Problem:
Report each line of the records below that uses the word "simple".

------ Data for the task ------

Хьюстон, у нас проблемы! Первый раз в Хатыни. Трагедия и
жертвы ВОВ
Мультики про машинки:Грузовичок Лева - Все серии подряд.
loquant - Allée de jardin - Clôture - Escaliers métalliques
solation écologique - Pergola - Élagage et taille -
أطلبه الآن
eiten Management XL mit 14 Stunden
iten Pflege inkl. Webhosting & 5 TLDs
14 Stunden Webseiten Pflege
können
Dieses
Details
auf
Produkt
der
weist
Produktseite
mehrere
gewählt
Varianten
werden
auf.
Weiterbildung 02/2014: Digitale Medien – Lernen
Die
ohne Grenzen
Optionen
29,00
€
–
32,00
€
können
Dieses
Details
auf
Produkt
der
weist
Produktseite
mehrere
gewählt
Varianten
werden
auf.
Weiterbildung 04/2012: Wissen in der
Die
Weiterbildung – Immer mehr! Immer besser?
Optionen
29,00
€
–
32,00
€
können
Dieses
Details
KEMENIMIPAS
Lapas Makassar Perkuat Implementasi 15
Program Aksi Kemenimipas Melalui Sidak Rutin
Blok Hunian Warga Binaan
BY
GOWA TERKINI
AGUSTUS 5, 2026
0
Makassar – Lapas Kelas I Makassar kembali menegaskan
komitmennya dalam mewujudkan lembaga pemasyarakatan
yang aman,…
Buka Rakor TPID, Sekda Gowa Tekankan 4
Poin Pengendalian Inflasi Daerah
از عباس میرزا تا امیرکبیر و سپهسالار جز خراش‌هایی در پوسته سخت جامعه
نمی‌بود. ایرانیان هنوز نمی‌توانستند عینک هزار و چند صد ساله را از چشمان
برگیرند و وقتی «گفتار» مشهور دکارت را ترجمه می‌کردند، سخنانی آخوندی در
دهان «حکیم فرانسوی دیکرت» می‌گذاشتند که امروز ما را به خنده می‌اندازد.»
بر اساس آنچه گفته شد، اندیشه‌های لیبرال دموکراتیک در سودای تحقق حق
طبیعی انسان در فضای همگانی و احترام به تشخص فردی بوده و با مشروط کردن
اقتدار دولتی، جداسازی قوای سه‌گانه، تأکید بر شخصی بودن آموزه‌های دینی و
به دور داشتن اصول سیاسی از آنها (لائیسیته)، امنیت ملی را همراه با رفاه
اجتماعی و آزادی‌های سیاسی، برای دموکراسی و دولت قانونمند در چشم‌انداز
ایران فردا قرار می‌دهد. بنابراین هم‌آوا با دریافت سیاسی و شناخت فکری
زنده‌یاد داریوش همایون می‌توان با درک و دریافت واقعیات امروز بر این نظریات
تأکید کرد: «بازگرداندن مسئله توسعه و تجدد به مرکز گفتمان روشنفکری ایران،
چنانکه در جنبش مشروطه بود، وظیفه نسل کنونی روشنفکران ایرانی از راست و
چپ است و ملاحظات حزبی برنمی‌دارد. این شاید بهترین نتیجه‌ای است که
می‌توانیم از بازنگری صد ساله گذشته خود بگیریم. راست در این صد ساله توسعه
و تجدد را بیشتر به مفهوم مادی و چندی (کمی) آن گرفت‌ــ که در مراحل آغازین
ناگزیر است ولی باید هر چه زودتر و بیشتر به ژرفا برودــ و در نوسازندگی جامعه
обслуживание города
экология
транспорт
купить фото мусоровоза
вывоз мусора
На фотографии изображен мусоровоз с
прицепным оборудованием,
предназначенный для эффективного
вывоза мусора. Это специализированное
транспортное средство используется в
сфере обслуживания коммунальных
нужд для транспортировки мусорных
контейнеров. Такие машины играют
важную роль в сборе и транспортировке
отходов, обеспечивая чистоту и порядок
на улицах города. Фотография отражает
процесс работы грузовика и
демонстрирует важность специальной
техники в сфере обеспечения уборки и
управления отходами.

------
------ Data for the task ------

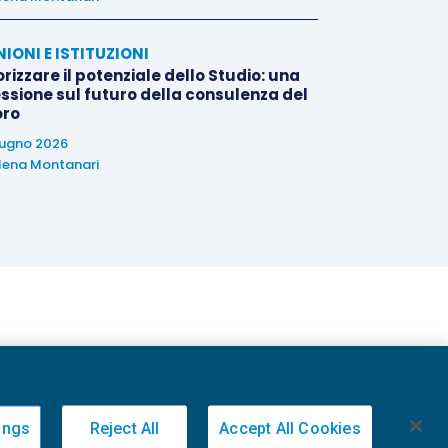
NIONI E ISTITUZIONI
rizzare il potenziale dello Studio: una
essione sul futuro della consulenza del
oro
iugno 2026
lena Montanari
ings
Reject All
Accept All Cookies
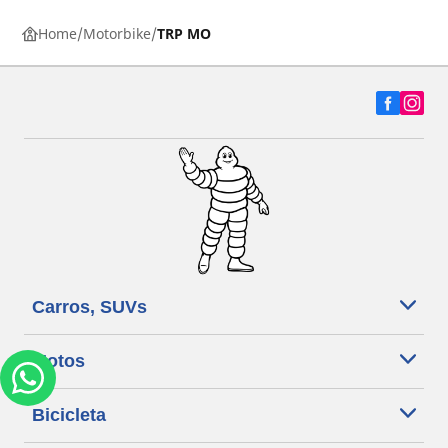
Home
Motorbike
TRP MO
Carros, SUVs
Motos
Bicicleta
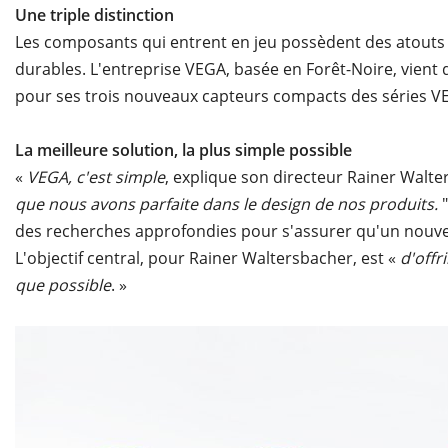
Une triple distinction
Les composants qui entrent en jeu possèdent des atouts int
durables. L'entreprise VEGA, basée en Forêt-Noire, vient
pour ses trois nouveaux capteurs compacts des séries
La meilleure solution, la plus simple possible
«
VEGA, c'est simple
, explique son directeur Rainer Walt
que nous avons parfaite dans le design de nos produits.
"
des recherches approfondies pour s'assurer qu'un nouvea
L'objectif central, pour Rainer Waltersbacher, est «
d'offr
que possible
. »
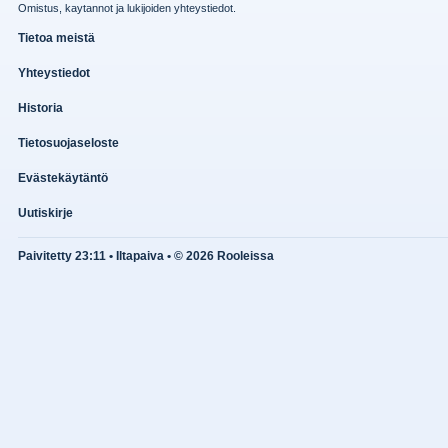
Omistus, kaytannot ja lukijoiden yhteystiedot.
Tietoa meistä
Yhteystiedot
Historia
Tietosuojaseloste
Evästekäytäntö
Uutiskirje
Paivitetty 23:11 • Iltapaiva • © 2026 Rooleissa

------

Solution for this task:
La meilleure solution, la plus simple possible
VEGA, c'est simple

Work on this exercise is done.